## Task directions:
When a line in the listing below contains the word "target", return a copy of that line.
--- Listed entries Enclosed Below ---
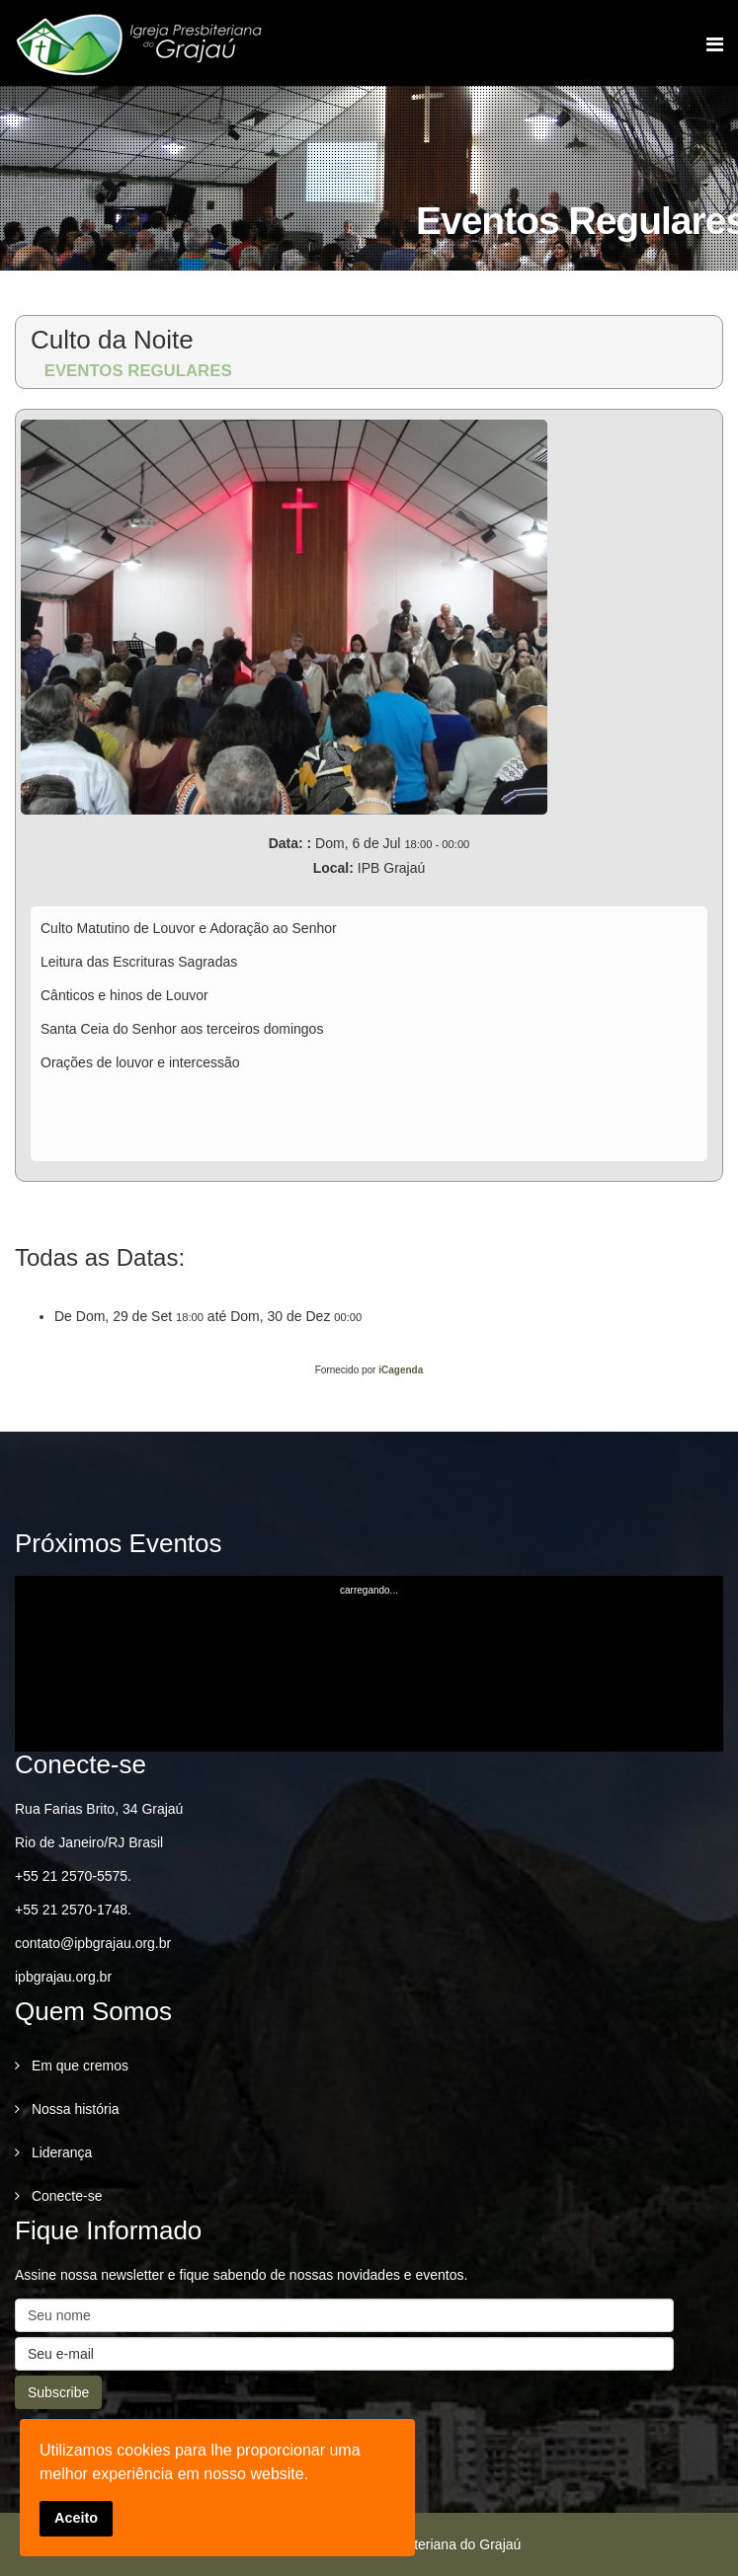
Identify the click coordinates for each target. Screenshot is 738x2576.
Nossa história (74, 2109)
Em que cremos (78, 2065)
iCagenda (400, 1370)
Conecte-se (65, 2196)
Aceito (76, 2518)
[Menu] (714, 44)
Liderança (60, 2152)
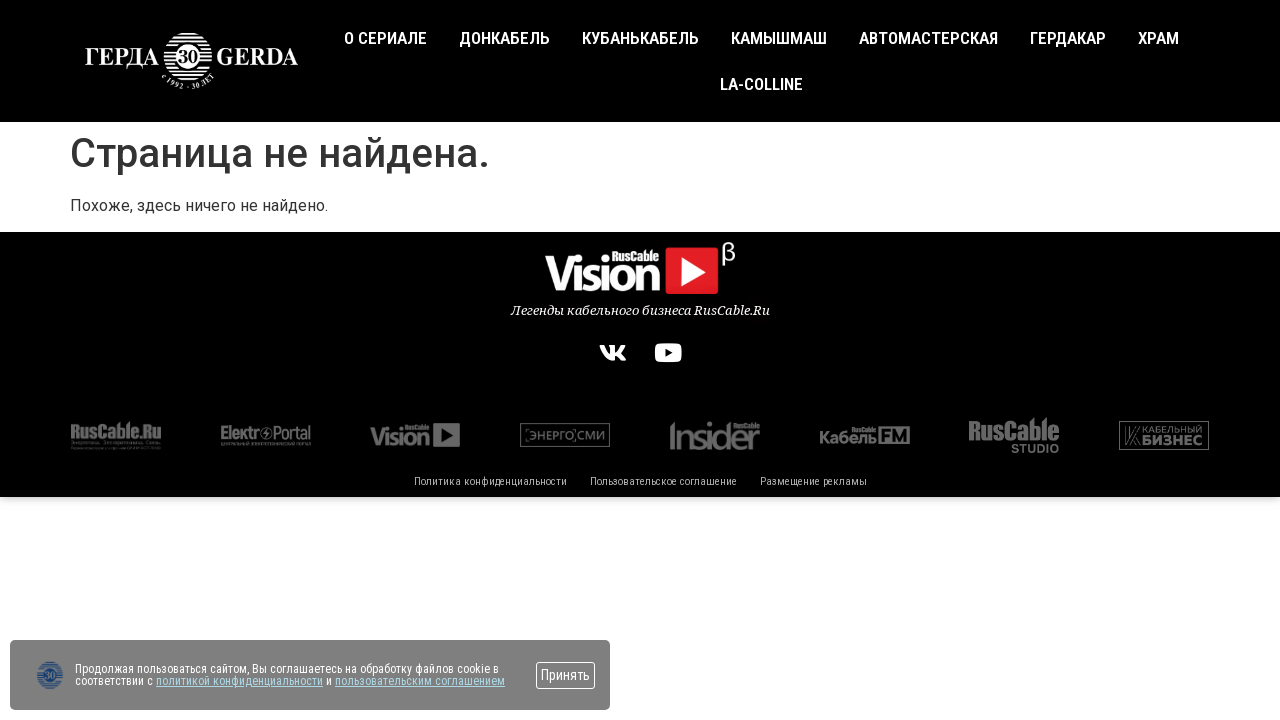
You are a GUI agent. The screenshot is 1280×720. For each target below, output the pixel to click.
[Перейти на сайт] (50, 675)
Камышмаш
--- End of Enclosed Listed entries ---
## Solution to this problem:
Identify the click coordinates for each target. Screenshot is 738x2576.
You are a GUI agent. The screenshot is 1280×720. For each target below, output the pixel to click.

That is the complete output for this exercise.